◆ Problem to work on
Lines with the word "como" in them must be copied from the records below.

Data excerpts

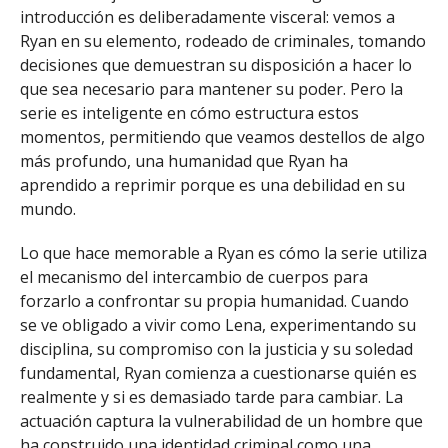
introducción es deliberadamente visceral: vemos a
Ryan en su elemento, rodeado de criminales, tomando
decisiones que demuestran su disposición a hacer lo
que sea necesario para mantener su poder. Pero la
serie es inteligente en cómo estructura estos
momentos, permitiendo que veamos destellos de algo
más profundo, una humanidad que Ryan ha
aprendido a reprimir porque es una debilidad en su
mundo.
Lo que hace memorable a Ryan es cómo la serie utiliza
el mecanismo del intercambio de cuerpos para
forzarlo a confrontar su propia humanidad. Cuando
se ve obligado a vivir como Lena, experimentando su
disciplina, su compromiso con la justicia y su soledad
fundamental, Ryan comienza a cuestionarse quién es
realmente y si es demasiado tarde para cambiar. La
actuación captura la vulnerabilidad de un hombre que
ha construido una identidad criminal como una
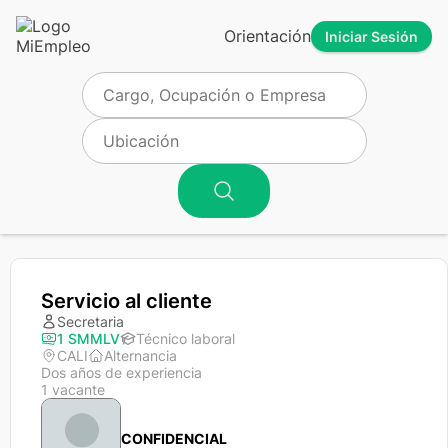
Orientación
Iniciar Sesión
Servicio al cliente
Secretaria
1 SMMLV
Técnico laboral
CALI
Alternancia
Dos años de experiencia
1 vacante
CONFIDENCIAL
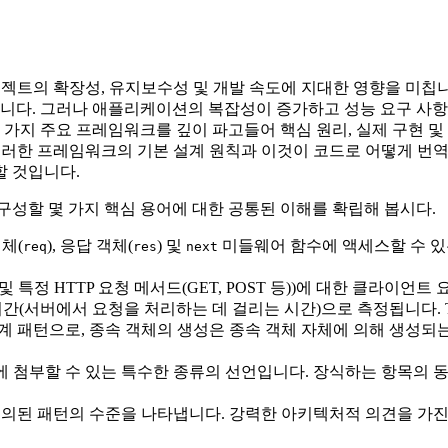
트의 확장성, 유지보수성 및 개발 속도에 지대한 영향을 미칩니다. 
 그러나 애플리케이션의 복잡성이 증가하고 성능 요구 사항이 강화됨
세 가지 주요 프레임워크를 깊이 파고들어 핵심 원리, 실제 구현 
다. 이러한 프레임워크의 기본 설계 원칙과 이것이 코드로 어떻게 
할 것입니다.
구성할 몇 가지 핵심 용어에 대한 공통된 이해를 확립해 봅시다.
체(
), 응답 객체(
) 및
미들웨어 함수에 액세스할 수 있
req
res
next
 특정 HTTP 요청 메서드(GET, POST 등))에 대한 클라이
 시간(서버에서 요청을 처리하는 데 걸리는 시간)으로 측정됩니다.
 패턴으로, 종속 객체의 생성은 종속 객체 자체에 의해 생성되는
 첨부할 수 있는 특수한 종류의 선언입니다. 장식하는 항목의 동작을
의된 패턴의 수준을 나타냅니다. 강력한 아키텍처적 의견을 가진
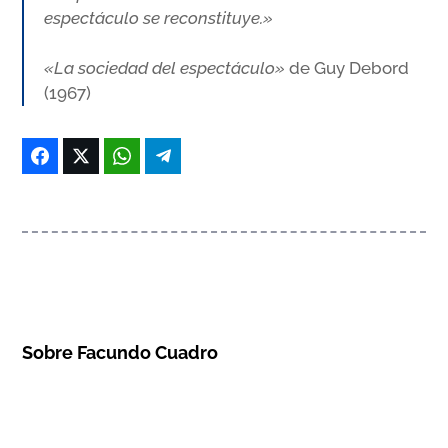
espectáculo se reconstituye.»
«La sociedad del espectáculo»
de Guy Debord
(1967)
Sobre Facundo Cuadro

◆ Solution for this problem
se ve obligado a vivir como Lena, experimentando su
ha construido una identidad criminal como una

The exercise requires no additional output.